Nearly 15% of all major edits are being made by digital humanists who have content specialization in the classics. There were also people more focused on computer science early on rather than academics focused on the humanities. The definition of “Digital Humanities” and particular phrases certainly generated the most controversy. That and the fact that the word “controversy” was actually added to one of the subheadings. It shows that DH and those who use it still struggle with defining its uses as well as the study of DH. What should a digital humanist be able to do, know, and to what end? These questions seem to drive issues that stir controversy.
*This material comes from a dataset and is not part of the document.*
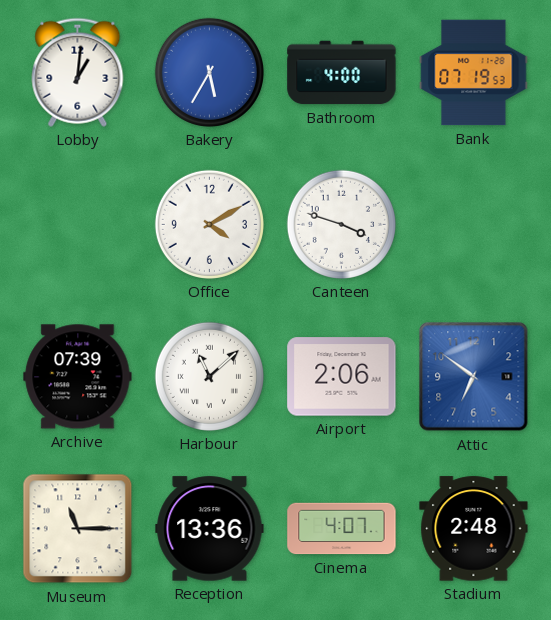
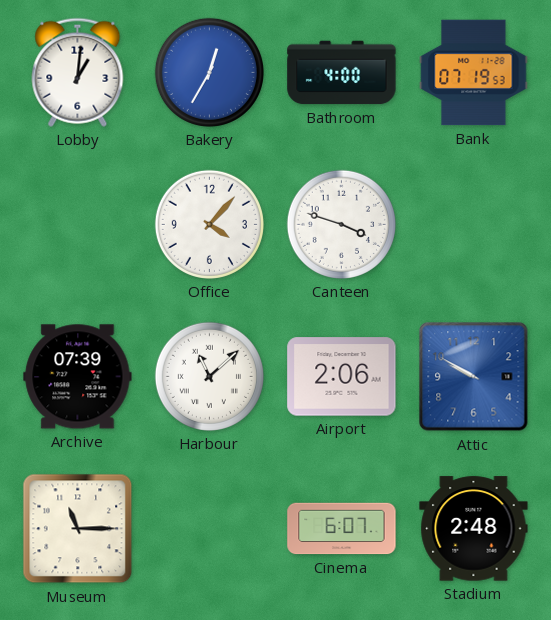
Bakery: 5:35 -> 12:35
Office: 4:10 -> 4:07
Attic: 6:51 -> 9:50
Reception: 13:36 -> none
Cinema: 4:07 -> 6:07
This Wikipedia page reflects DH developments as a new area of intellectual inquiry, expression, and dissemination. But as a part of the larger theoretical exercise, analyzing this Wikipedia entry from the back end proved to be immensely eye opening. Not simply from the standpoint of understanding the “what” (its process and content evolution) but also deciphering the “who” behind Wikipedia. As author and software engineer David Auerbach states, “Wikipedia is a paradox and a miracle. . . . But beneath its reasonably serene surface, the website can be as ugly and bitter as 4chan and as mind-numbingly bureaucratic as a Kafka story. And it can be particularly unwelcoming to women.” As of 2013, women made up less than 10% of Wikipedia editors. As Ben Wright noted, “This disparity requires comment.” I would add that as digital humanists and educators, our awareness of this issue (and others such as the dominant Western-centric lens of Wikipedia) can be the first step in addressing these problems. We can also commit our efforts to being part of the solution.